I announced two weeks ago that one of Austin's musical treasures was finally getting long-needed medical attention, and now people are making sure it continues: Pong, ST 37, and Winslow will play the first in a series of Roky Erickson benefits on Sunday at the Red Eyed Fly. This concert is the first of hopefully many to set up a medical and housing expenses fund for Erickson The Ike Turner show set for Friday, June 29, at Antone's is off and will be rescheduled for some time later in the summer, says an e-mail from those involved. No reason was given for the cancellation Fuckemos frontman Russell Porter insists that the legendary Rohypnol rockers have in fact broken up, but the band's new, improved offspring, U.S.S. Friendship, is preparing for its first gig opening for Foetus at Emo's this Friday. Says Porter, "We got a six-piece band of rock stars and we're shooting for the top." Fun time comes when you combine a wide variety of live music with a big garage sale. That's the concept behind this weekend's Swap & Bop, which is back at Waterloo Brewing Company Saturday, 11am-6pm. Performing will be the Woggles, Low Brow, Li'l Cap'n Travis, Two High String Band, Casey Sisters, and Imperial Golden Crown Harmonizers. Wonder if it's too late to get a booth Confirmation comes from the Four Seasons that yes, Elton John made an appearance at the fine hotel over the weekend. That's all they'll cop to, but rumor has it that he was hired to play the piano at a Dell executive's retirement party. The figure I've heard tossed around as EJ's supposed fee is jaw-dropping ($1.2 million), but then again, there are far richer people who had to die to get the same honor. Now you know what they mean when they say "Your money or your life!" Finally, from the Austin American-Statesman comes the news that music columnist Chris Riemenschneider is moving to Minneapolis and former Chronicle music columnist Michael Corcoran is "returning to the music beat full time" at the daily. (Here I was worried that he was after my job!) In response to that announcement, we on the Chron music staff couldn't help but assemble a Top 10 list of "Reasons Corky's Back Writing About Music":
10. Spate of calls from Susan Dell to Statesman Editor Rich Oppel voicing the complaint that Corcoran has been hogging all the hors d'oeuvres at her parties.
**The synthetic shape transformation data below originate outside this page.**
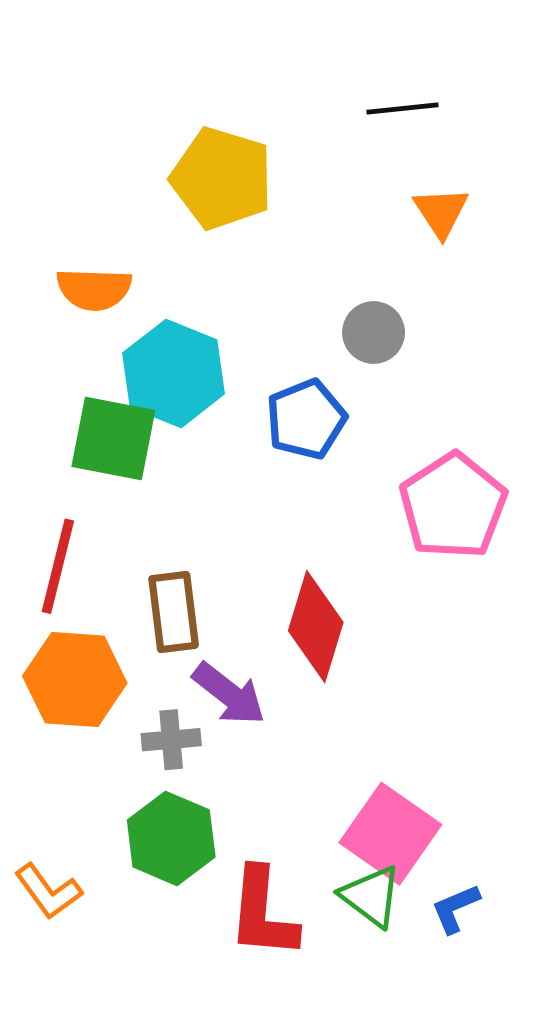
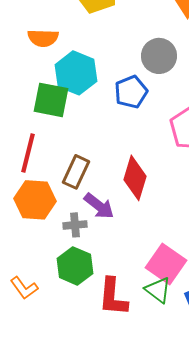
gray circle: (374, 332) -> (159, 56), size x1.4
brown rectangle: (174, 612) -> (76, 172), turned 32

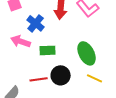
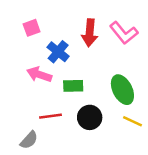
red line: (39, 79) -> (50, 116), moved

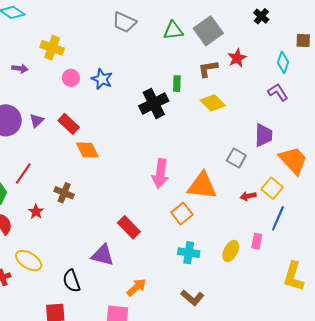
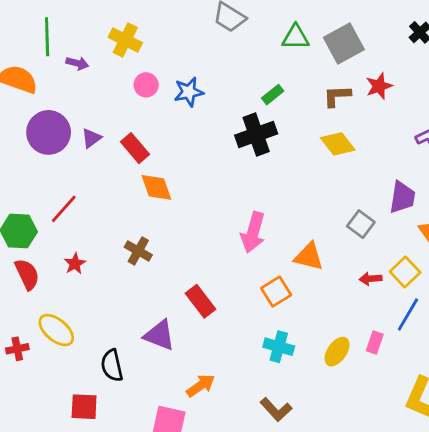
blue star: (102, 79) -> (189, 92), turned 30
green rectangle: (177, 84) -> (273, 95), moved, turned 42
orange triangle: (202, 186) -> (309, 257), size x0.7
brown cross: (64, 193) -> (138, 251), moved

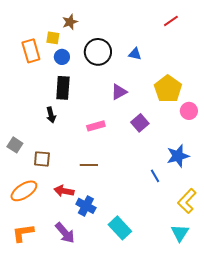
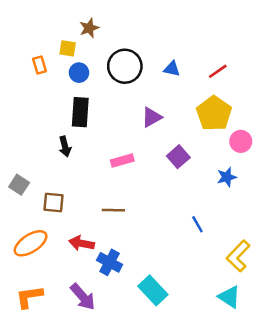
red line: (171, 21) -> (218, 71), moved
orange rectangle: (31, 51) -> (39, 65), size x0.6
blue star: (178, 156) -> (227, 177), moved, size x0.7
cyan triangle: (180, 233) -> (229, 297), turned -30

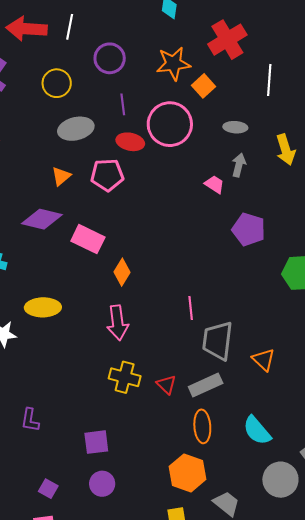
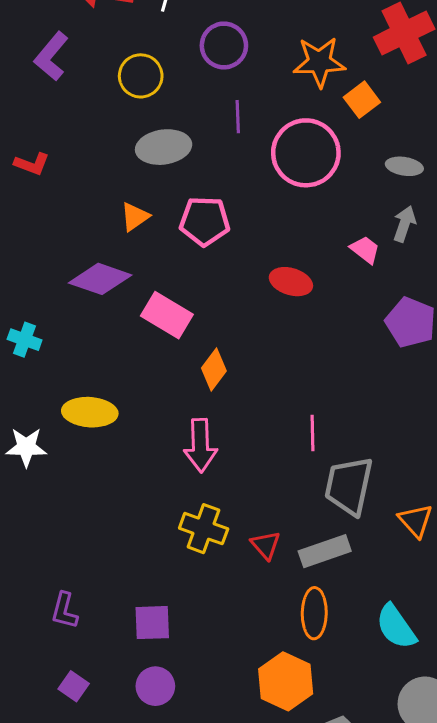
red ellipse: (130, 142) -> (291, 282), moved
purple L-shape: (30, 420) -> (64, 611), moved

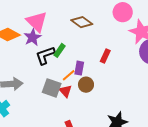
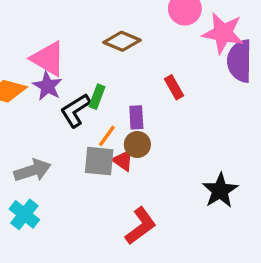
red rectangle: (105, 56) -> (174, 87), turned -40
orange line: (69, 75) -> (107, 136), moved
brown circle: (86, 85) -> (137, 144), moved

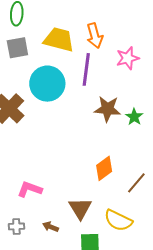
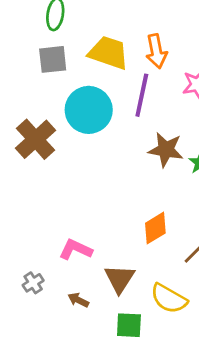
pink L-shape: (30, 189) -> (76, 250), moved
gray cross: (16, 226) -> (33, 283), moved, turned -35

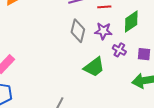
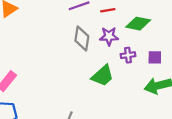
green diamond: (131, 22) -> (138, 24), turned 50
purple cross: (119, 50) -> (128, 55), turned -32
9. Copy editors' constant query of "What was this 'Liberty Lunch' again?" rapidly becoming annoying.
8. Possible position as spin doctor for controversial Dallas Mavericks owner Mark Cuban fell through at the last minute.
7. Worried Bob Schneider or one of the Gourds might break wind and no one would be around to report it in "Street Soundz."
6. Matthew McConaughey, Sandra Bullock, and Dennis Quaid have all left town.
5. Local musicians have much less money than politicians, socialites, and "real" celebrities, and are therefore less litigious.
4. Statesman brass concerned wholesale bequeathing of music section to electronica junkie Jeff Salamon could lead to newsroom Ecstasy epidemic.
3. Overwhelming reader demand to bring back "The Bomb Squad" no longer possible to ignore.
2. Coveted Round Rock Express beat already snapped up by Michael Point.
1. Used party invitations don't sell for squat on eBay.